What you need to do.
Repeat the data below exactly, dropping any pictures it holds.

BEGIN Material shown

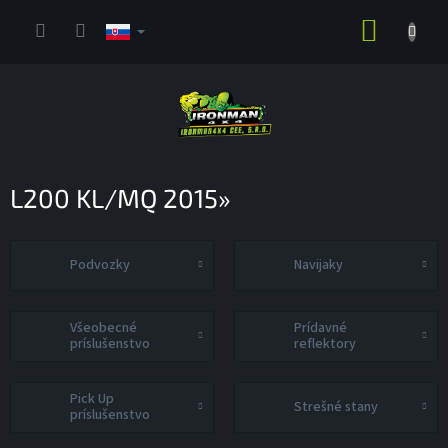
Prejsť
NÁKUP
na
obsah
KOŠÍK
L200 KL/MQ 2015»
Podvozky
Navijaky
Všeobecné
Prídavné
príslušenstvo
reflektory
Pick Up
Strešné stany
príslušenstvo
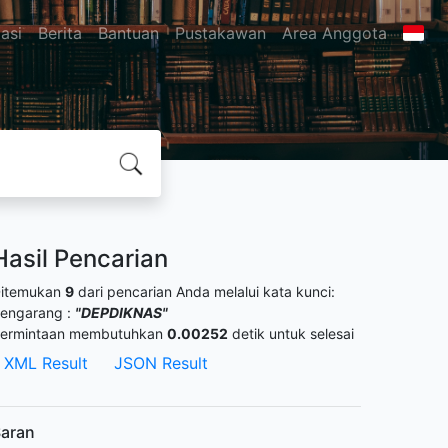
asi
Berita
Bantuan
Pustakawan
Area Anggota
Hasil Pencarian
itemukan
9
dari pencarian Anda melalui kata kunci:
engarang :
"DEPDIKNAS"
ermintaan membutuhkan
0.00252
detik untuk selesai
XML Result
JSON Result
aran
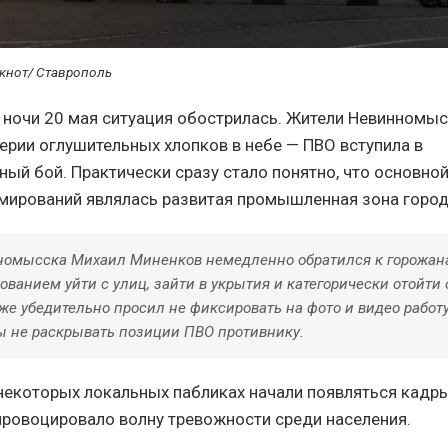
кнот/ Ставрополь
 ночи 20 мая ситуация обострилась. Жители Невинномыс
серии оглушительных хлопков в небе — ПВО вступила в
ый бой. Практически сразу стало понятно, что основно
мирований являлась развитая промышленная зона город
номысска Михаил Миненков немедленно обратился к горожан
бованием уйти с улиц, зайти в укрытия и категорически отойти
же убедительно просил не фиксировать на фото и видео работ
бы не раскрывать позиции ПВО противнику.
 некоторых локальных пабликах начали появляться кадр
провоцировало волну тревожности среди населения.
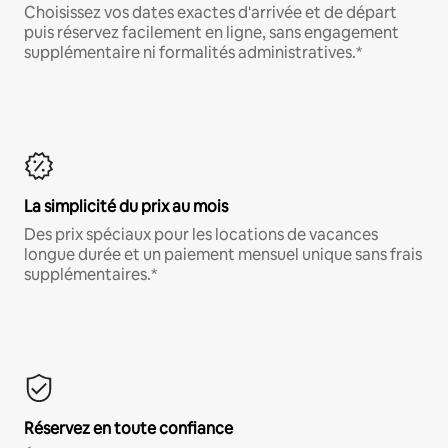
Choisissez vos dates exactes d'arrivée et de départ
puis réservez facilement en ligne, sans engagement
supplémentaire ni formalités administratives.*
La simplicité du prix au mois
Des prix spéciaux pour les locations de vacances
longue durée et un paiement mensuel unique sans frais
supplémentaires.*
Réservez en toute confiance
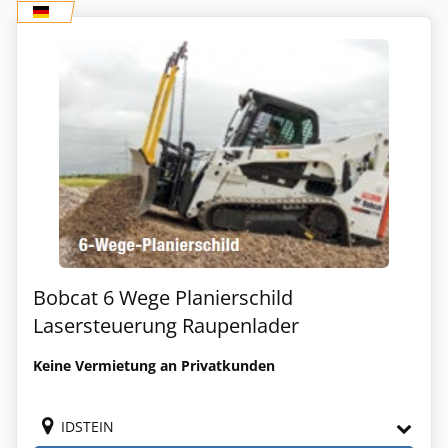
Bobcat 6 Wege Planierschild
Lasersteuerung Raupenlader
Keine Vermietung an Privatkunden
IDSTEIN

END Material shown

Worked solution.
Prejsť
NÁKUP
na
obsah
KOŠÍK
L200 KL/MQ 2015»
Podvozky
Navijaky
Všeobecné
Prídavné
príslušenstvo
reflektory
Pick Up
Strešné stany
príslušenstvo
asi
Berita
Bantuan
Pustakawan
Area Anggota
Hasil Pencarian
itemukan
9
dari pencarian Anda melalui kata kunci:
engarang :
"DEPDIKNAS"
ermintaan membutuhkan
0.00252
detik untuk selesai
XML Result
JSON Result
aran
кнот/ Ставрополь
 ночи 20 мая ситуация обострилась. Жители Невинномыс
серии оглушительных хлопков в небе — ПВО вступила в
ый бой. Практически сразу стало понятно, что основно
мирований являлась развитая промышленная зона город
номысска Михаил Миненков немедленно обратился к горожан
бованием уйти с улиц, зайти в укрытия и категорически отойти
же убедительно просил не фиксировать на фото и видео работ
бы не раскрывать позиции ПВО противнику.
 некоторых локальных пабликах начали появляться кадр
провоцировало волну тревожности среди населения.
Choisissez vos dates exactes d'arrivée et de départ
puis réservez facilement en ligne, sans engagement
supplémentaire ni formalités administratives.*
La simplicité du prix au mois
Des prix spéciaux pour les locations de vacances
longue durée et un paiement mensuel unique sans frais
supplémentaires.*
Réservez en toute confiance
Bobcat 6 Wege Planierschild
Lasersteuerung Raupenlader
Keine Vermietung an Privatkunden
IDSTEIN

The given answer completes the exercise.